/workflow-ai

C++ Asynchronous Networking and Computing Task Graph for LLMs

Primary LanguageC++Apache License 2.0Apache-2.0

Workflow AI
C++ Task Chain and Graph for LLMs

Workflow AI provides a high-performance C++ library functionally similar to LangChain and LangGraph by interacting with Large Language Models (LLMs) and extends the task serial/parallel orchestration capabilities in C++ Workflow .

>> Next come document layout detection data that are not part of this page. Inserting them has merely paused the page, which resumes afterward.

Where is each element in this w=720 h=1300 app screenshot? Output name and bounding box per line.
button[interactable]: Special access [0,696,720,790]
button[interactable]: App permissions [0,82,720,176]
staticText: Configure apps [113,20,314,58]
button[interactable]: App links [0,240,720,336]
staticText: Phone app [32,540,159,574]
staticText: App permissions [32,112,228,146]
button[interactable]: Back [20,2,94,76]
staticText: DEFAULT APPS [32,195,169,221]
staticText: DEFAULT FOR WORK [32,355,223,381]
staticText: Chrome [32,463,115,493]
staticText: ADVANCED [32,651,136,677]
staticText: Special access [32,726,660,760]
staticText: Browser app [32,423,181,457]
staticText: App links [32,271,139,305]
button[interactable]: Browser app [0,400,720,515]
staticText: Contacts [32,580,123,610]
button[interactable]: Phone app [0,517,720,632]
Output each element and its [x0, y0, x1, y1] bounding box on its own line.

Modern LLMs applications increasingly require not just API requests but also complex tool calls and agent orchestration. By abstracting the complexity of mixed I/O and compute workflows, this library makes LLMs integration easy and efficient for all C++ applications.

👉 [ 中文文档看这里! ]

1. Features

  • 💬 Chatbot: Basic demo which can be use directly as a chatbot
  • 🔧 Tool Calls: Native support for LLM function/tool calling
  • 📒 Memory: Simple memory module for multple round sessions
  • ➡️ Task DAG:Build DAG with task based on C++ Workflow
  • 🌊 Streaming Support: Real-time streaming responses with Sync / Async / Task APIs
  • ⚡️ Parallel Execution: Execute multiple tool calls in parallel
  • 🚀 High Performance: Efficient asynchronous non-blocking Network I/O and Computation
  • 📮 Client / Proxy: Use as Client or Proxy. Server is comming soon

2. RoadMap

View Development Roadmap (Click to expand)

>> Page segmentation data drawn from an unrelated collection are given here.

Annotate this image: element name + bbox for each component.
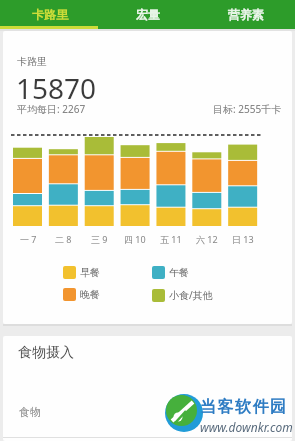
staticText: 食物 — [19, 405, 41, 419]
staticText: 午餐 — [169, 266, 189, 279]
button[interactable]: 卡路里 — [0, 0, 99, 29]
staticText: 平均每日: 2267 — [17, 102, 86, 116]
staticText: 食物摄入 — [18, 344, 74, 362]
staticText: 三 9 — [91, 233, 108, 245]
staticText: 15870 — [16, 69, 97, 107]
staticText: 五 11 — [160, 233, 182, 245]
button[interactable]: 营养素 — [197, 0, 295, 29]
staticText: 卡路里 — [17, 55, 47, 68]
staticText: 晚餐 — [80, 288, 100, 301]
staticText: 六 12 — [196, 233, 218, 245]
staticText: 早餐 — [80, 266, 100, 279]
staticText: 目标: 2555千卡 — [213, 102, 282, 116]
staticText: 四 10 — [124, 233, 146, 245]
button[interactable]: 宏量 — [99, 0, 197, 29]
staticText: 一 7 — [20, 233, 37, 245]
staticText: 营养素 — [228, 7, 264, 22]
staticText: 小食/其他 — [169, 288, 213, 302]
button[interactable]: 食物 — [19, 405, 292, 419]
staticText: 卡路里 — [32, 7, 68, 22]
staticText: 日 13 — [232, 233, 254, 245]
staticText: 宏量 — [136, 7, 160, 22]
staticText: 当客软件园 — [200, 397, 288, 417]
staticText: 二 8 — [55, 233, 72, 245]
staticText: www.downkr.com — [200, 419, 293, 435]
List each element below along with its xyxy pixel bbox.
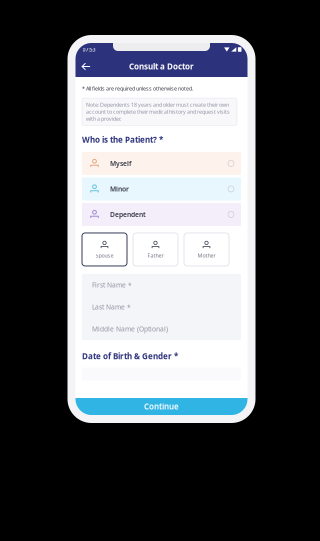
staticText: Note: Dependents 18 years and older must…	[86, 101, 230, 122]
button[interactable]: Minor	[82, 178, 241, 200]
button[interactable]: Father	[133, 233, 178, 266]
staticText: * All fields are required unless otherwi…	[82, 85, 193, 92]
staticText: Dependent	[110, 210, 146, 219]
button[interactable]: Continue	[76, 398, 248, 415]
button[interactable]: Spouse	[82, 233, 127, 266]
button[interactable]: Middle Name (Optional)	[82, 318, 241, 340]
staticText: Continue	[144, 401, 179, 412]
staticText: Consult a Doctor	[129, 61, 194, 72]
staticText: Date of Birth & Gender *	[82, 351, 178, 362]
staticText: Myself	[110, 159, 131, 168]
staticText: 07:53	[82, 46, 96, 53]
button[interactable]: Dependent	[82, 203, 241, 226]
staticText: Middle Name (Optional)	[92, 324, 168, 333]
staticText: Minor	[110, 184, 129, 193]
button[interactable]: Mother	[184, 233, 229, 266]
staticText: First Name *	[92, 280, 132, 289]
staticText: Last Name *	[92, 302, 131, 311]
staticText: Father	[148, 252, 164, 259]
button[interactable]: First Name *	[82, 274, 241, 296]
button[interactable]: Back	[76, 57, 96, 76]
staticText: Who is the Patient? *	[82, 134, 163, 145]
staticText: Mother	[198, 252, 216, 259]
button[interactable]: Myself	[82, 152, 241, 175]
staticText: Spouse	[96, 252, 114, 259]
button[interactable]: Last Name *	[82, 296, 241, 318]
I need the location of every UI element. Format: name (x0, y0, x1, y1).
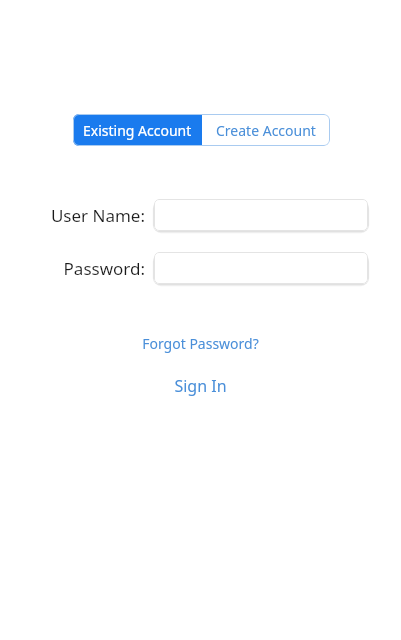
button[interactable]: Create Account (202, 114, 330, 146)
staticText: Create Account (216, 121, 316, 140)
button[interactable]: Existing Account (73, 114, 202, 146)
staticText: Existing Account (83, 121, 192, 140)
button[interactable]: Sign In (0, 374, 401, 398)
button[interactable] (154, 252, 368, 284)
staticText: Password: (63, 257, 145, 280)
button[interactable]: Forgot Password? (0, 332, 401, 354)
staticText: User Name: (50, 204, 145, 227)
staticText: Sign In (174, 375, 227, 397)
staticText: Forgot Password? (142, 334, 259, 353)
button[interactable] (154, 199, 368, 231)
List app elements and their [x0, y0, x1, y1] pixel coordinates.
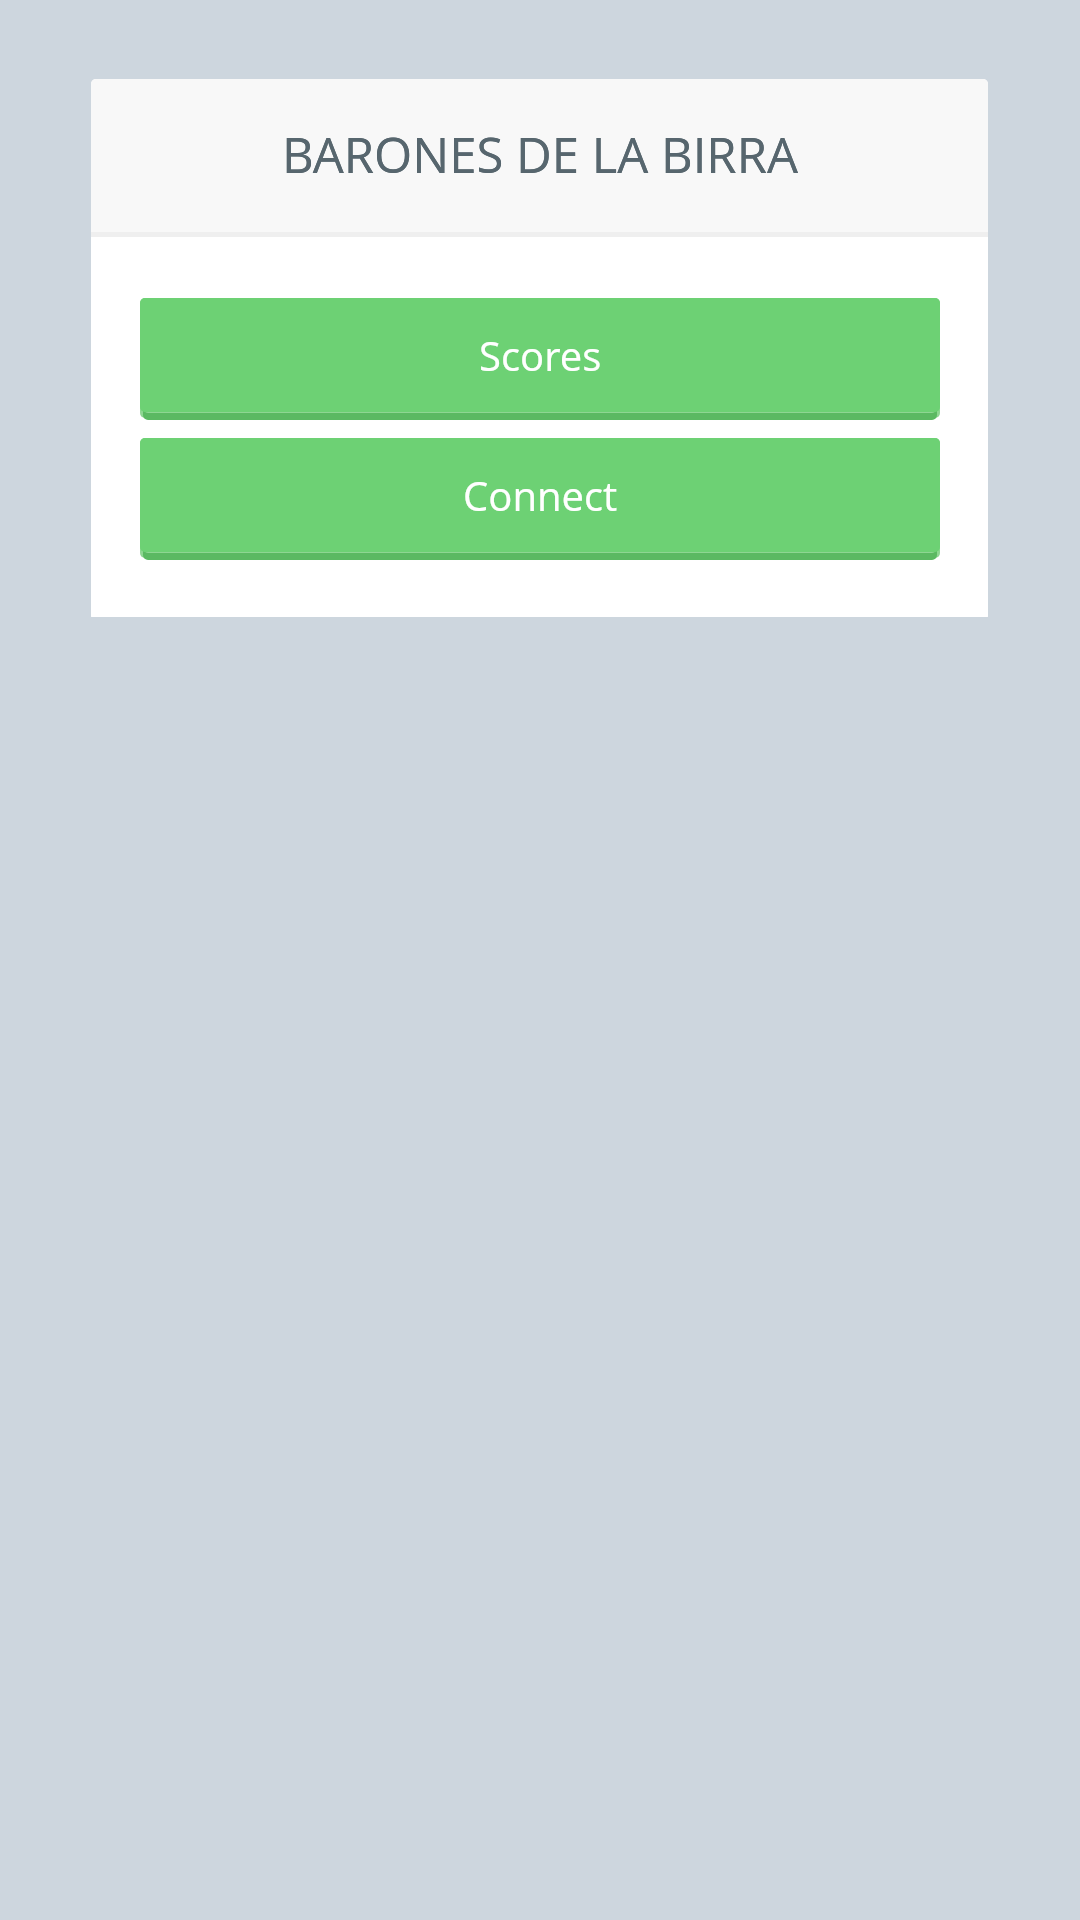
staticText: BARONES DE LA BIRRA [282, 121, 798, 188]
button[interactable]: Connect [140, 438, 940, 560]
staticText: Scores [479, 328, 602, 382]
button[interactable]: Scores [140, 298, 940, 420]
staticText: Connect [463, 468, 618, 522]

This is the very beginning of a multi-layer LLM interaction framework. Here's the implementation status and future plans:

2.1 Core Features

  1. Model Interaction Layer

    • chat : Task → Model → Callback
    • tool : Task → Model → Function → Model → Callback
    • chat : Task + Get Memory → Model → Callback + Save Memory
    • Streaming response by SSE
    • Streamable HTTP protocol
    • Model KVCache loading
    • Prefill/decode optimization
  2. Tool Calling Layer

    • Single tool execution
    • Parallel tool execution
    • Workflow native task example (In progress)
    • MCP Framework (Multi-tool Coordination)
      • Local command execution (e.g., ls, grep)
      • Remote RPC integration
  3. Memory Storage Layer

    • Context in-memory storage
    • Offload local disk storage
    • Offload distributed storage

2.2 API Modes

  • Asynchronous Task API
  • Synchronous API (Done. 2025.August.01)
  • Semi-Sync API (Done. 2025.August.16)

2.3 Multi-modal Support

  • Text-to-text
  • Text-to-image
  • Text-to-speech
  • Embeddings

2.4 Model Providers

  • DeepSeek API
  • OpenAI-compatible APIs
  • Claude API (Planned)
  • Local model integration (Planned)

2.5 Network Modes

  • Client mode
  • Proxy mode (Partial)
  • Server mode (In progress)
    • Session state management

2.6 Task Specialization

  • Preset task templates (translation/summary/code)
  • Prompt engineering
    • Few-shot integration
    • Dynamic prompt building

2.7 Output Structures

  • JSON
  • Protobuf
  • Custom formats

3. Compile

Easy to Compile with Bazel or CMake (Click to expand)

3.1 Prerequisites

  • Required C++11 or later
git clone https://github.com/holmes1412/workflow-ai.git
cd workflow-ai

3.2 Build with Bazel (Recommended)

# Build all targets
bazel build ...

# Run basic DeepSeek chatbot
bazel run :deepseek_chatbot -- <your_api_key>

3.3 Build with CMake

# Download workflow source code and make for the first time
# git clone https://github.com/sogou/workflow.git /PATH/TO/WORKFLOW
# cd /PATH/TO/WORKFLOW && make

# build
mkdir cmake.build && cd cmake.build
cmake .. -D Workflow_DIR=/PATH/TO/WORKFLOW
make

# run sync_demo
./sync_demo <your_api_key>

4. Quick Start

4.1 Chat Demo

This exmaple shows the basic steps to chat with LLMs.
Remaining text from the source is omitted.